Posted by noa on April 23, 2004, at 20:22:59

Just wondering and hoping you are doing ok. sending hugs.

 

Remember I said I wanted off the carousel?

Posted by Racer on April 24, 2004, at 18:08:02

In reply to RACER where are you?, posted by noa on April 23, 2004, at 20:22:59

Well, be careful what you wish for...

I'm off the carousel, onto the roller coaster. I'm feeling so wretched, and alternating between cautious hope and utter despair. The game of Telephone being played at this agency is really devastating, especially since it really does matter who actually said specifically what, and I can't know that. The good news is that I left a message for my new therapist about the latest blindsiding knockout punch, so I suspect it will come up at our next session.

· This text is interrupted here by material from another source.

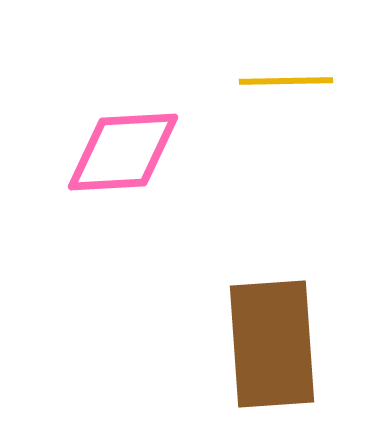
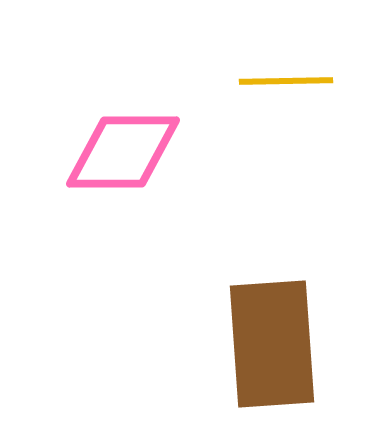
pink diamond: rotated 3 degrees clockwise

Part of what makes it so frustrating is that I was working so hard to try to trust her enough to talk about some of the things that are so much on my mind, and this latest really and truly made me feel utterly betrayed. Since she didn't return my call, I don't even know if she really did what she's said to have done or not. I hope that there was some sort of miscommunication, but the fear that there wasn't is pretty distressing. And then I've got that fatalistic streak saying, "If it turns out that she's going to ask me to gut it out 'for my own good,' well, then that's the end. I can't keep trying so hard without anyone else making any effort." And then I get to beat myself up over what a childish jerk I am, how I'm shooting myself in the foot by refusing the services they're supposed to provide, even though the services provided so far are actively destroying me at this point.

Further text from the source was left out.